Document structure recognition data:

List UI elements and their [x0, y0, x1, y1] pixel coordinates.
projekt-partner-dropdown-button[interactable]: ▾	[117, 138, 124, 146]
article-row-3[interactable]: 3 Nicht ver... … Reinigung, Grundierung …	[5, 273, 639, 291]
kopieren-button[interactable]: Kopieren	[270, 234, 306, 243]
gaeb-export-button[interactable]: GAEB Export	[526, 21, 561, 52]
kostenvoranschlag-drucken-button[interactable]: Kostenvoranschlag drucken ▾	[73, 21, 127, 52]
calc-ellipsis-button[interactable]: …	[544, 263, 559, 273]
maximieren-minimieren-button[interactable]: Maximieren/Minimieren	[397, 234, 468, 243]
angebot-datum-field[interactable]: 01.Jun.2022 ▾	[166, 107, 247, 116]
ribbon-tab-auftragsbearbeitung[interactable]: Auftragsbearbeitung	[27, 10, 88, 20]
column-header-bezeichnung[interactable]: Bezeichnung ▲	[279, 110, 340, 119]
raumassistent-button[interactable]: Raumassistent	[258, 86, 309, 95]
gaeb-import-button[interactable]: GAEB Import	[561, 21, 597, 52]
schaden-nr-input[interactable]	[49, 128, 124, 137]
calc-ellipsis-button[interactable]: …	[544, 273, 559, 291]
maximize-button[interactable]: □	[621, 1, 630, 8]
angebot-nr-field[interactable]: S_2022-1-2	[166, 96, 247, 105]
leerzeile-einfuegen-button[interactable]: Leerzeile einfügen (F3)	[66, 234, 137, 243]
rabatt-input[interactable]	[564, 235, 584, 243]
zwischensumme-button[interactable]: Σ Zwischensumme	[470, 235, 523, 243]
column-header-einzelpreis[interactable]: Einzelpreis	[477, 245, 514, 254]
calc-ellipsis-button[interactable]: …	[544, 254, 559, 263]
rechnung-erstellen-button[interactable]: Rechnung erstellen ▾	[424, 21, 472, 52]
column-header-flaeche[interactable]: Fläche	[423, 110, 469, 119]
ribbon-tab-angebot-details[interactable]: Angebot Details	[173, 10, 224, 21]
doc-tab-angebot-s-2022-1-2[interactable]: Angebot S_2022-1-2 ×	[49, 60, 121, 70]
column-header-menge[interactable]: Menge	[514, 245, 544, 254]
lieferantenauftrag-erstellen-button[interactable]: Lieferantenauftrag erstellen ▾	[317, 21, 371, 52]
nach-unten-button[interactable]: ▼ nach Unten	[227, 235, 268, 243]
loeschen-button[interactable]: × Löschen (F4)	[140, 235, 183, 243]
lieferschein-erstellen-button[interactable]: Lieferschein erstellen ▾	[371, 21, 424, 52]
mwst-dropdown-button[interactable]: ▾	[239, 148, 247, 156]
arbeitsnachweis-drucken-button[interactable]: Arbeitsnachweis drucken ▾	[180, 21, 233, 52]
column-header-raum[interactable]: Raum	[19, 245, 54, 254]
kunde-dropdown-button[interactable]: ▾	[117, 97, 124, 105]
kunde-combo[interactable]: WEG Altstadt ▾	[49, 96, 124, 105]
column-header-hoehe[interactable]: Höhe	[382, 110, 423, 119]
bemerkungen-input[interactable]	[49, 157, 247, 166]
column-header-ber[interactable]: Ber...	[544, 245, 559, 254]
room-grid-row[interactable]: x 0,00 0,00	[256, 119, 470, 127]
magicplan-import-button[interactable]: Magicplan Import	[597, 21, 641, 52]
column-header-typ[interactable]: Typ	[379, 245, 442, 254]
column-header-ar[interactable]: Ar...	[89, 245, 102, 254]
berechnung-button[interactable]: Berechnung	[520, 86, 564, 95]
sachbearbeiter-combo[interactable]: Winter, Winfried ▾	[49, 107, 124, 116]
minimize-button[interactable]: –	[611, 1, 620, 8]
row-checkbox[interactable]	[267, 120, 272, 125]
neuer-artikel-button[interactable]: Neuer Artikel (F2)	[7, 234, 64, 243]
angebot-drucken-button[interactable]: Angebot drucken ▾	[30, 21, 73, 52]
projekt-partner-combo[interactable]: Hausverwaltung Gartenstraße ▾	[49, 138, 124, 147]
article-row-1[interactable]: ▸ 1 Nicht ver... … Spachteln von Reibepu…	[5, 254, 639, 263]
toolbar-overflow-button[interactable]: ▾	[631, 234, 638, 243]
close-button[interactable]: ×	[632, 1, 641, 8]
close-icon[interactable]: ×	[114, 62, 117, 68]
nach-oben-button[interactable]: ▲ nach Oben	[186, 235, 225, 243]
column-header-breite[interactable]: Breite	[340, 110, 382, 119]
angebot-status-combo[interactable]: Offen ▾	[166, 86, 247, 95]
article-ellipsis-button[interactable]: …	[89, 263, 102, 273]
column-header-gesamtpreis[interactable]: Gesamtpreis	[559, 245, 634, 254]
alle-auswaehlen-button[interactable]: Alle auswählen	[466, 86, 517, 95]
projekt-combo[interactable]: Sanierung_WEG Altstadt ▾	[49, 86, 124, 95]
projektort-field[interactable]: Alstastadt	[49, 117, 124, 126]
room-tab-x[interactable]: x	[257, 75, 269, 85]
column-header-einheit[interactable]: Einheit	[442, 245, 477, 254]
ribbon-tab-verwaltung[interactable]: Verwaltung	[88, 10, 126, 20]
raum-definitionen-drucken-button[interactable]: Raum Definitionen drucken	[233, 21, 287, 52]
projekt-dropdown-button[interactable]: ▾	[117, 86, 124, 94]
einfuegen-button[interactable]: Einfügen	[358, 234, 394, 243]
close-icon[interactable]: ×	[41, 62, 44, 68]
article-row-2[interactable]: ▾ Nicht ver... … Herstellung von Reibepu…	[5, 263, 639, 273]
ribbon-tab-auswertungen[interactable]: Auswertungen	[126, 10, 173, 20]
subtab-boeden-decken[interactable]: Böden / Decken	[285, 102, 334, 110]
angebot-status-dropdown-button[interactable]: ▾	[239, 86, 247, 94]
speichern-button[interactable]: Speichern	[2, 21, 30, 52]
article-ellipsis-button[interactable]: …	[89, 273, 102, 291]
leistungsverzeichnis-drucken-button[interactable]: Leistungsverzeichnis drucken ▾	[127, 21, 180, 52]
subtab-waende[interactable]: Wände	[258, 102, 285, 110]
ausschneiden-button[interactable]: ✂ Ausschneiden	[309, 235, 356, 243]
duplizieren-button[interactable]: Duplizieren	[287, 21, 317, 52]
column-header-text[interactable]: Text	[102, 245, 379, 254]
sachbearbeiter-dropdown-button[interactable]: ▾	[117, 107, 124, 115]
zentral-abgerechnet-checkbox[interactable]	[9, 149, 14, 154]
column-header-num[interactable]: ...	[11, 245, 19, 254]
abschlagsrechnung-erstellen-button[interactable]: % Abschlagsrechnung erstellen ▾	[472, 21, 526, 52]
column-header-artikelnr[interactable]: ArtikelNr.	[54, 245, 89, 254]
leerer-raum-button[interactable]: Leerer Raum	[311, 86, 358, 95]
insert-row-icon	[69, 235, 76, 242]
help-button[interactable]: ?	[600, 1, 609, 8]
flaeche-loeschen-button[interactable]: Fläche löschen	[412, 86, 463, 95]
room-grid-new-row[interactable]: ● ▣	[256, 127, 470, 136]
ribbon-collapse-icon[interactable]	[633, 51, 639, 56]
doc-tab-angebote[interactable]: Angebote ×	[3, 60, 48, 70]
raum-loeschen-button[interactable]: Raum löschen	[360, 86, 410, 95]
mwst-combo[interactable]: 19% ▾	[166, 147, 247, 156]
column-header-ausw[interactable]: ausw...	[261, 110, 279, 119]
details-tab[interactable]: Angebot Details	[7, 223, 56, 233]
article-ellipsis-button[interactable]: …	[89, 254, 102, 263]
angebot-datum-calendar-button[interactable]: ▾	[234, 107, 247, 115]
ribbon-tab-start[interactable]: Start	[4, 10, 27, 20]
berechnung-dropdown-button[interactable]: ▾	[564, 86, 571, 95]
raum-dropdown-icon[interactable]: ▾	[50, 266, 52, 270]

### Exercise requirements
Tally how many lines of the data include the word "subtab". Write the number and nothing else.

### Response area
2